The Mandarin Syndrome: The Secret Life of Senior Bureaucrats

Description

248 pages
$19.95
ISBN 0-7766-0294-2
DDC 351.007'4'0207

Year

1990

Contributor

Translated by David Homel and Wayne Grady
Reviewed by Peter Martin

Peter Martin is a senior projects editor at the University of Ottawa
Press.

Review

Though shortlisted, this book didn’t win the 1990 Leacock Award.
Perhaps because there’s often a non-Leacockian, even cruel, edge to
its humor.

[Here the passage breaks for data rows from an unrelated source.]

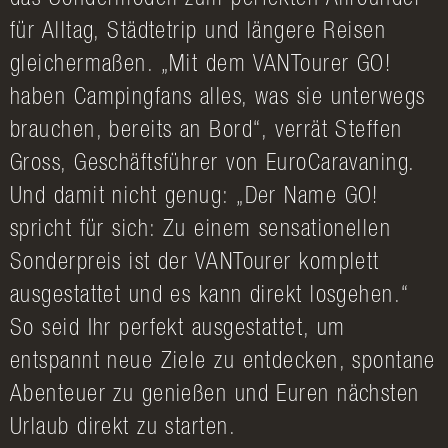
das Sondermodell zum perfekten Allrounder
für Alltag, Städtetrip und längere Reisen
gleichermaßen. „Mit dem VANTourer GO!
haben Campingfans alles, was sie unterwegs
brauchen, bereits an Bord“, verrät Steffen
Gross, Geschäftsführer von EuroCaravaning.
Und damit nicht genug: „Der Name GO!
spricht für sich: Zu einem sensationellen
Sonderpreis ist der VANTourer komplett
ausgestattet und es kann direkt losgehen.“
So seid Ihr perfekt ausgestattet, um
entspannt neue Ziele zu entdecken, spontane
Abenteuer zu genießen und Euren nächsten
Urlaub direkt zu starten.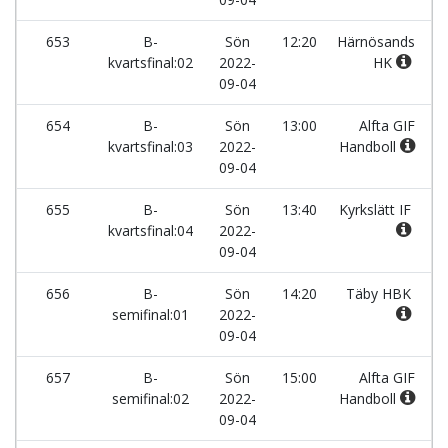
653
B-
Sön
12:20
Härnösands
kvartsfinal:02
2022-
HK
09-04
654
B-
Sön
13:00
Alfta GIF
kvartsfinal:03
2022-
Handboll
09-04
655
B-
Sön
13:40
Kyrkslätt IF
kvartsfinal:04
2022-
09-04
656
B-
Sön
14:20
Täby HBK
semifinal:01
2022-
09-04
657
B-
Sön
15:00
Alfta GIF
semifinal:02
2022-
Handboll
09-04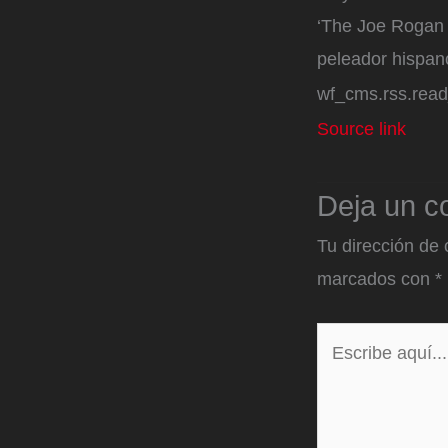
‘The Joe Rogan 
peleador hispan
wf_cms.rss.rea
Source link
Deja un c
Tu dirección de 
marcados con
*
Escribe
aquí...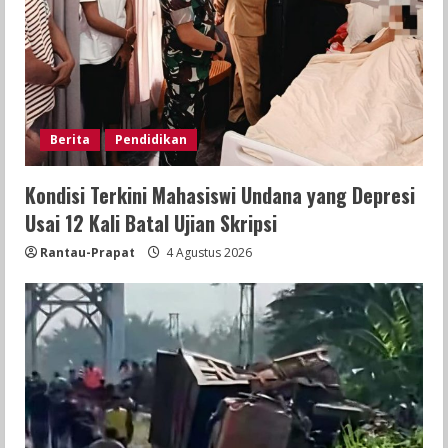
Berita
Pendidikan
Kondisi Terkini Mahasiswi Undana yang Depresi
Usai 12 Kali Batal Ujian Skripsi
Rantau-Prapat
4 Agustus 2026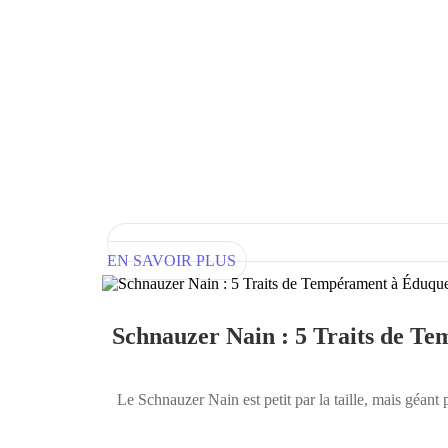
EN SAVOIR PLUS
Schnauzer Nain : 5 Traits de T
Le Schnauzer Nain est petit par la taille, mais géant p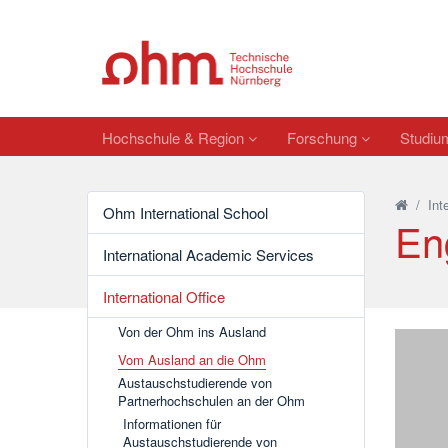
Hochschule & Region
Forschung
Studi
/
Int
Ohm International School
En
International Academic Services
International Office
Von der Ohm ins Ausland
Vom Ausland an die Ohm
Austauschstudierende von
Partnerhochschulen an der Ohm
Informationen für
Austauschstudierende von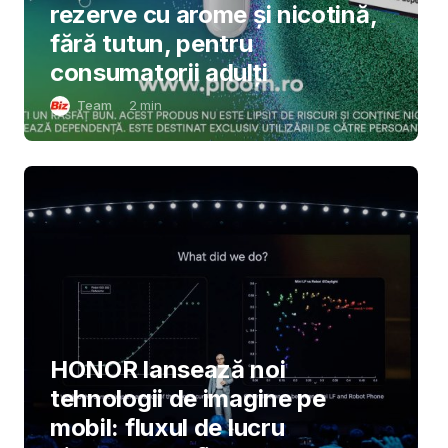
rezerve cu arome și nicotină,
fără tutun, pentru
consumatorii adulți
Team
2
min
HONOR lansează noi
tehnologii de imagine pe
mobil: fluxul de lucru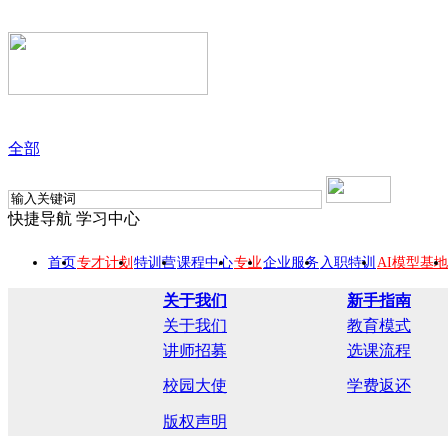
全部
快捷导航
学习中心
首页
专才计划
特训营
课程中心
专业
企业服务
入职特训
AI模型基地
关于我们
新手指南
关于我们
教育模式
讲师招募
选课流程
校园大使
学费返还
版权声明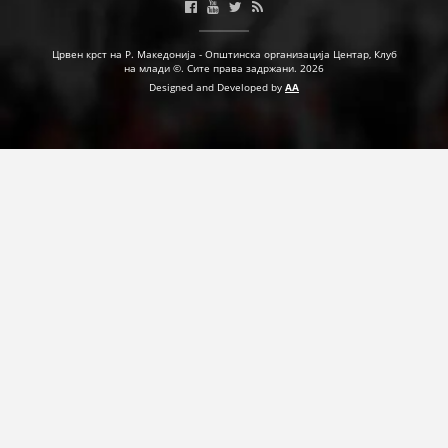
ДЕЈСТВУВАЊЕ
Црвен крст на Р. Македонија - Општинска организација Центар, Клуб
на млади ©. Сите права задржани. 2026
Designed and Developed by
AA
ПРИРАЧНИЦИ
СТРАТЕГИИ
ЕДУКАТИВНО ИНФОРМАТИВНИ МАТЕРИЈАЛИ
БРОШУРИ
ПОСТЕРИ
ПРЕЗЕНТАЦИИ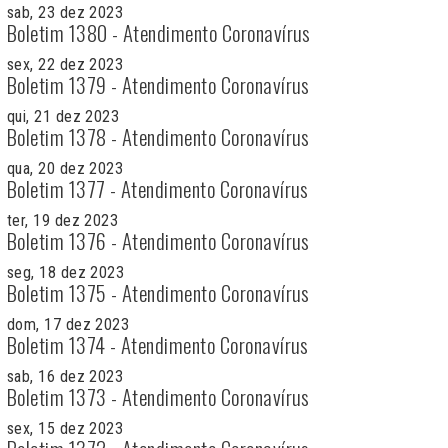
sab, 23 dez 2023
Boletim 1380 - Atendimento Coronavírus
sex, 22 dez 2023
Boletim 1379 - Atendimento Coronavírus
qui, 21 dez 2023
Boletim 1378 - Atendimento Coronavírus
qua, 20 dez 2023
Boletim 1377 - Atendimento Coronavírus
ter, 19 dez 2023
Boletim 1376 - Atendimento Coronavírus
seg, 18 dez 2023
Boletim 1375 - Atendimento Coronavírus
dom, 17 dez 2023
Boletim 1374 - Atendimento Coronavírus
sab, 16 dez 2023
Boletim 1373 - Atendimento Coronavírus
sex, 15 dez 2023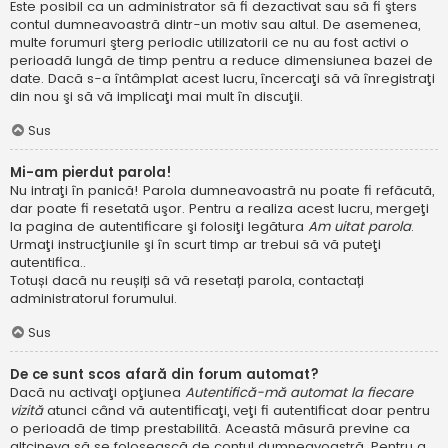
Este posibil ca un administrator să fi dezactivat sau să fi şters
contul dumneavoastră dintr-un motiv sau altul. De asemenea,
multe forumuri şterg periodic utilizatorii ce nu au fost activi o
perioadă lungă de timp pentru a reduce dimensiunea bazei de
date. Dacă s-a întâmplat acest lucru, încercaţi să vă înregistraţi
din nou şi să vă implicaţi mai mult în discuţii.
Sus
Mi-am pierdut parola!
Nu intraţi în panică! Parola dumneavoastră nu poate fi refăcută,
dar poate fi resetată uşor. Pentru a realiza acest lucru, mergeţi
la pagina de autentificare şi folosiţi legătura
Am uitat parola
.
Urmaţi instrucţiunile şi în scurt timp ar trebui să vă puteţi
autentifica..
Totuși dacă nu reușiți să vă resetați parola, contactați
administratorul forumului.
Sus
De ce sunt scos afară din forum automat?
Dacă nu activaţi opţiunea
Autentifică-mă automat la fiecare
vizită
atunci când vă autentificaţi, veţi fi autentificat doar pentru
o perioadă de timp prestabilită. Această măsură previne ca
altcineva să se folosească de contul dumneavoastră. Pentru a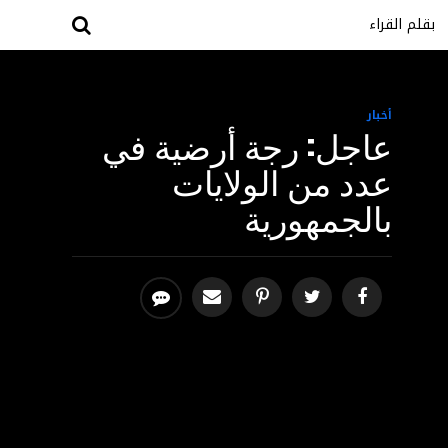
بقلم القراء
أخبار
عاجل: رجة أرضية في
عدد من الولايات
بالجمهورية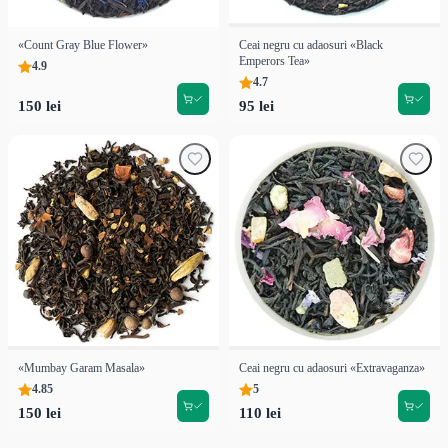
«Count Gray Blue Flower»
Ceai negru cu adaosuri «Black
Emperors Tea»
4.9
4.7
150 lei
95 lei
«Mumbay Garam Masala»
Ceai negru cu adaosuri «Extravaganza»
4.85
5
150 lei
110 lei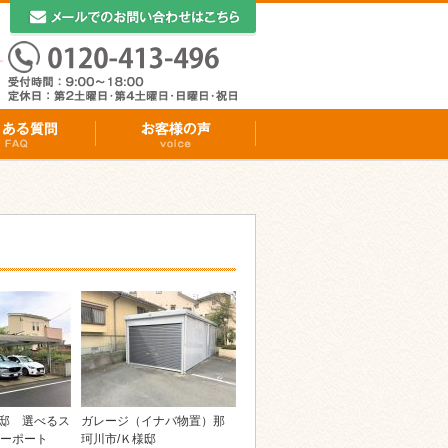
邸 選べるス
ガレージ（イナバ物置）那
ーポート
珂川市/Ｋ様邸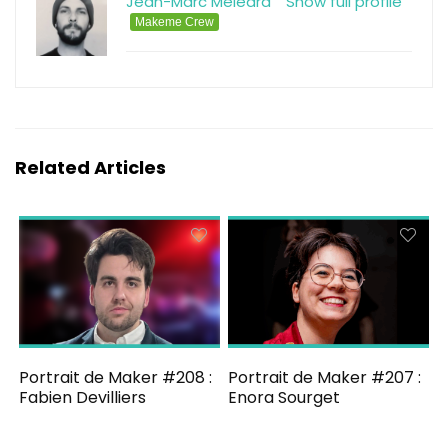
Jean-Marc Méléard
Show full profile
Makeme Crew
Related Articles
Portrait de Maker #208 :
Portrait de Maker #207 :
Fabien Devilliers
Enora Sourget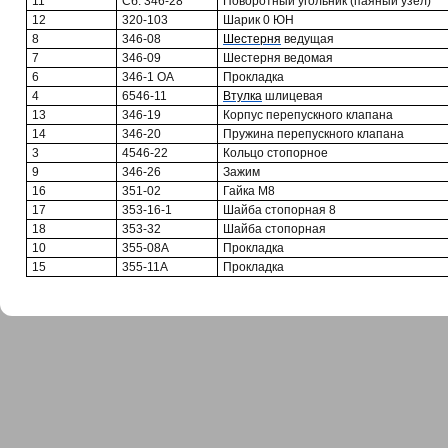
11
Сб. 346-28
Поворотный угольник (паяный узел)
12
320-103
Шарик 0 ЮН
8
346-08
Шестерня
ведущая
7
346-09
Шестерня ведомая
6
346-1 OA
Прокладка
4
6546-11
Втулка
шлицевая
13
346-19
Корпус перепускного клапана
14
346-20
Пружина перепускного клапана
3
4546-22
Кольцо стопорное
9
346-26
Зажим
16
351-02
Гайка М8
17
353-16-1
Шайба стопорная 8
18
353-32
Шайба стопорная
10
355-08А
Прокладка
15
355-11А
Прокладка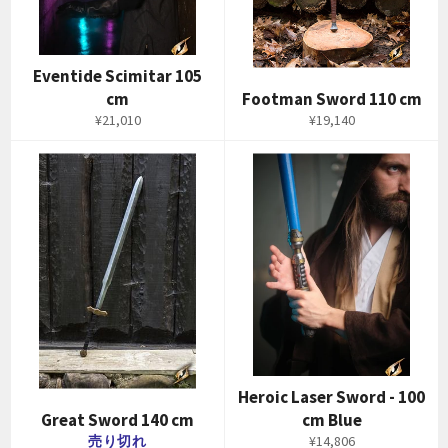
Eventide Scimitar 105
cm
Footman Sword 110 cm
通
通
¥21,010
¥19,140
常
常
価
価
格
格
Heroic Laser Sword - 100
Great Sword 140 cm
cm Blue
通
売り切れ
¥14,806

Perhaps because some of the book’s sallies are subtle to
the point of incomprehensibility. (This latter may be a problem of
translation; Henrie’s book was originally published as La vie secrиte
des grands bureaucrates.)

These characteristics aside, this is an entertaining and insightful
assault on Ottawa’s (and everywhere’s) mandarinate. Under 20 topic
headings—such as “Merit,” “Rivals,” “Tactics,” and
“Culture”—Henrie dissects the higher levels of bureaucracy with
sharp instruments: epigrams, mock aphorisms, vignettes, anecdotes, and
microessays. For the flavor taste these: “Waiters wait, boxers box and
thinkers think. Do not conclude from this, however, that senior public
servants serve.” “Among the mandarinate, friendship is not a
sentiment. It is a decision.”

Henrie has nothing good to say about our mandarins. His senior
bureaucrats lack even Sir Humphrey Appleby’s confident urbanity—the
only real difference, perhaps, between Whitehall and the West Block?